TO DO:
For every record that follows, write out the text exactly and omit the picture, if one is present.

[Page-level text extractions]
= = =

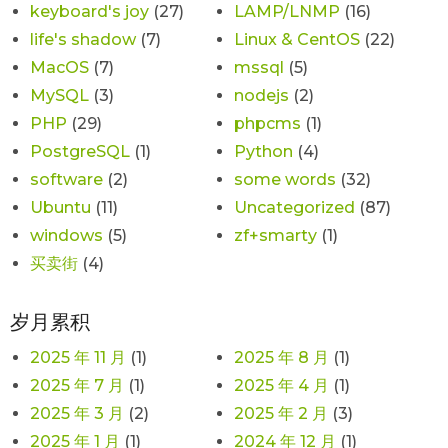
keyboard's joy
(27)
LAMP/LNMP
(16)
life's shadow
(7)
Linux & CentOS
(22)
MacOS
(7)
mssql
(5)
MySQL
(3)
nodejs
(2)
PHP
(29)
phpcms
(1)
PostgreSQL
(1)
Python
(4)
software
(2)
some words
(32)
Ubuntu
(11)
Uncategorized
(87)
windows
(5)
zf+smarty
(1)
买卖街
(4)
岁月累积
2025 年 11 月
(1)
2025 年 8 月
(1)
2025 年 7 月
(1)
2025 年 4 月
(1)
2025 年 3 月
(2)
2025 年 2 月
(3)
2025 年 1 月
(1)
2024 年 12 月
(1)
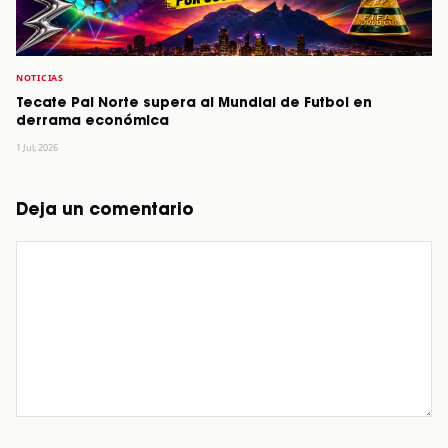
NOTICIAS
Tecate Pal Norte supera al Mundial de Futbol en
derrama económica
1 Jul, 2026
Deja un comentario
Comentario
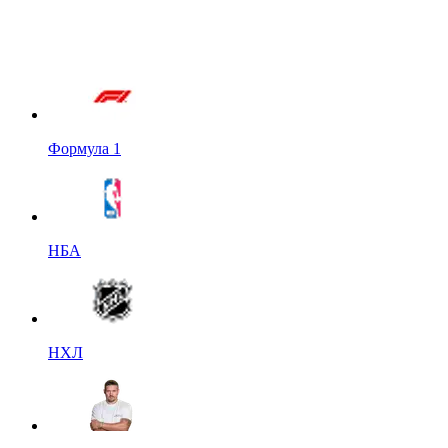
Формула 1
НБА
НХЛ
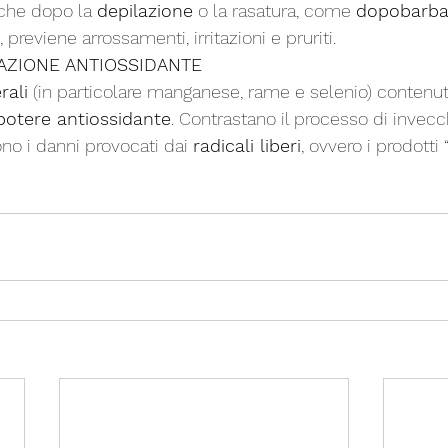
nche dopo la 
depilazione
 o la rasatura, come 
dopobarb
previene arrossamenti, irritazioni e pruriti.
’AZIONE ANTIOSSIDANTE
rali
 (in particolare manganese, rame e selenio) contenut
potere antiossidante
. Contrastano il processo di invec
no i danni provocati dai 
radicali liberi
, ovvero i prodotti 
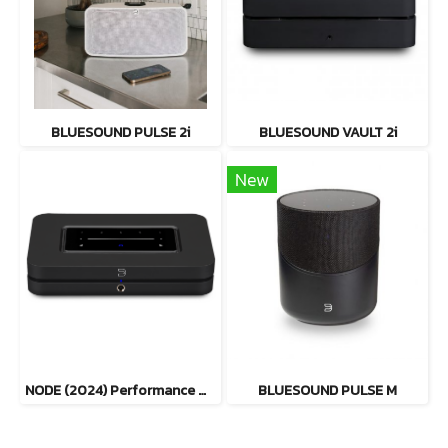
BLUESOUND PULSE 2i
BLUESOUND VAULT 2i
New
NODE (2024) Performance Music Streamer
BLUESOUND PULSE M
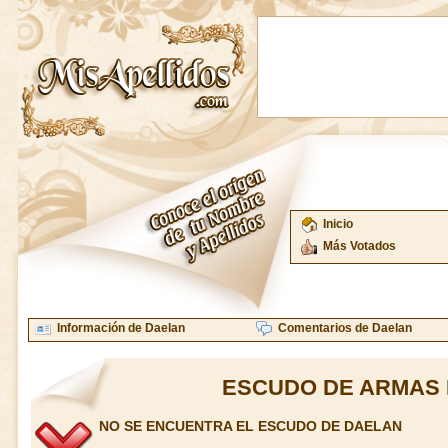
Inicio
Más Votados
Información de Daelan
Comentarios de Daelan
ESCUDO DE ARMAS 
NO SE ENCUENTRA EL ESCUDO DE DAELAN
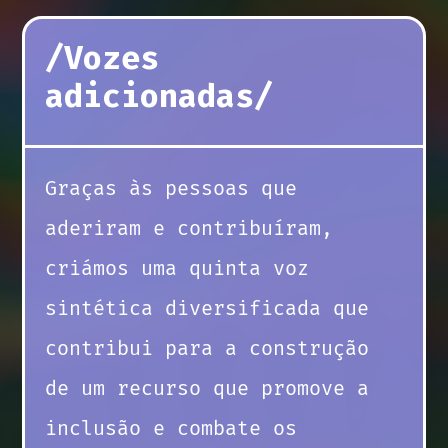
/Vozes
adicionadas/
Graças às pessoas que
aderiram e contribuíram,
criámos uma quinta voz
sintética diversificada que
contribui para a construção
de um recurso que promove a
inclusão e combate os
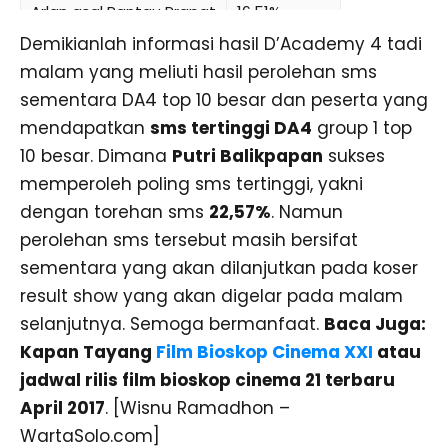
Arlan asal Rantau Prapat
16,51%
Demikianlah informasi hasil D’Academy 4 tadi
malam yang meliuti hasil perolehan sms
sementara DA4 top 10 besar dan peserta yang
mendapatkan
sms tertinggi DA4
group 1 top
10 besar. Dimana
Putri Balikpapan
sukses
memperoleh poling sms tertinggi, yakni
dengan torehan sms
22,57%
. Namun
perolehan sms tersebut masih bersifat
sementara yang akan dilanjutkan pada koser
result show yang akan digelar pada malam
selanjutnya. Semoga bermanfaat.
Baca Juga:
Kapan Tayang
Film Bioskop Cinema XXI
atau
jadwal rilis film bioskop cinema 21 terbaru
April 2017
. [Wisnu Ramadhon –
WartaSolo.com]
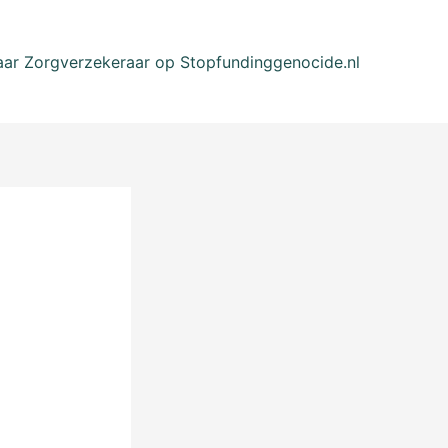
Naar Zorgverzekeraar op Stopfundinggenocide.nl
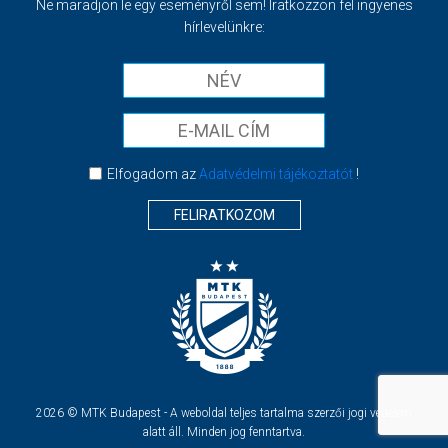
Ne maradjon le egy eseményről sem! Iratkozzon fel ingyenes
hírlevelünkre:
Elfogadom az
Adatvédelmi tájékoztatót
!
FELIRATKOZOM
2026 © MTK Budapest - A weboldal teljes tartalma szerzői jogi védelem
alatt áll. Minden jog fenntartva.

= = =

ANSWER BOX:
keyboard's joy
(27)
LAMP/LNMP
(16)
life's shadow
(7)
Linux & CentOS
(22)
MacOS
(7)
mssql
(5)
MySQL
(3)
nodejs
(2)
PHP
(29)
phpcms
(1)
PostgreSQL
(1)
Python
(4)
software
(2)
some words
(32)
Ubuntu
(11)
Uncategorized
(87)
windows
(5)
zf+smarty
(1)
买卖街
(4)
岁月累积
2025 年 11 月
(1)
2025 年 8 月
(1)
2025 年 7 月
(1)
2025 年 4 月
(1)
2025 年 3 月
(2)
2025 年 2 月
(3)
2025 年 1 月
(1)
2024 年 12 月
(1)
NOTICIAS
Tecate Pal Norte supera al Mundial de Futbol en
derrama económica
1 Jul, 2026
Deja un comentario
Comentario
Формула 1
НБА
НХЛ
nche dopo la 
depilazione
 o la rasatura, come 
dopobarb
previene arrossamenti, irritazioni e pruriti.
’AZIONE ANTIOSSIDANTE
rali
 (in particolare manganese, rame e selenio) contenut
potere antiossidante
. Contrastano il processo di invec
no i danni provocati dai 
radicali liberi
, ovvero i prodotti 
BLUESOUND PULSE 2i
BLUESOUND VAULT 2i
New
NODE (2024) Performance Music Streamer
BLUESOUND PULSE M
Inicio
Más Votados
Información de Daelan
Comentarios de Daelan
ESCUDO DE ARMAS 
NO SE ENCUENTRA EL ESCUDO DE DAELAN
/Vozes
adicionadas/
Graças às pessoas que
aderiram e contribuíram,
criámos uma quinta voz
sintética diversificada que
contribui para a construção
de um recurso que promove a
inclusão e combate os
Arlan asal Rantau Prapat
16,51%
Demikianlah informasi hasil D’Academy 4 tadi
malam yang meliuti hasil perolehan sms
sementara DA4 top 10 besar dan peserta yang
mendapatkan
sms tertinggi DA4
group 1 top
10 besar. Dimana
Putri Balikpapan
sukses
memperoleh poling sms tertinggi, yakni
dengan torehan sms
22,57%
. Namun
perolehan sms tersebut masih bersifat
sementara yang akan dilanjutkan pada koser
result show yang akan digelar pada malam
selanjutnya. Semoga bermanfaat.
Baca Juga:
Kapan Tayang
Film Bioskop Cinema XXI
atau
jadwal rilis film bioskop cinema 21 terbaru
April 2017
. [Wisnu Ramadhon –
WartaSolo.com]
Naar Zorgverzekeraar op Stopfundinggenocide.nl
Ne maradjon le egy eseményről sem! Iratkozzon fel ingyenes
hírlevelünkre:
Elfogadom az
Adatvédelmi tájékoztatót
!
FELIRATKOZOM
2026 © MTK Budapest - A weboldal teljes tartalma szerzői jogi védelem
alatt áll. Minden jog fenntartva.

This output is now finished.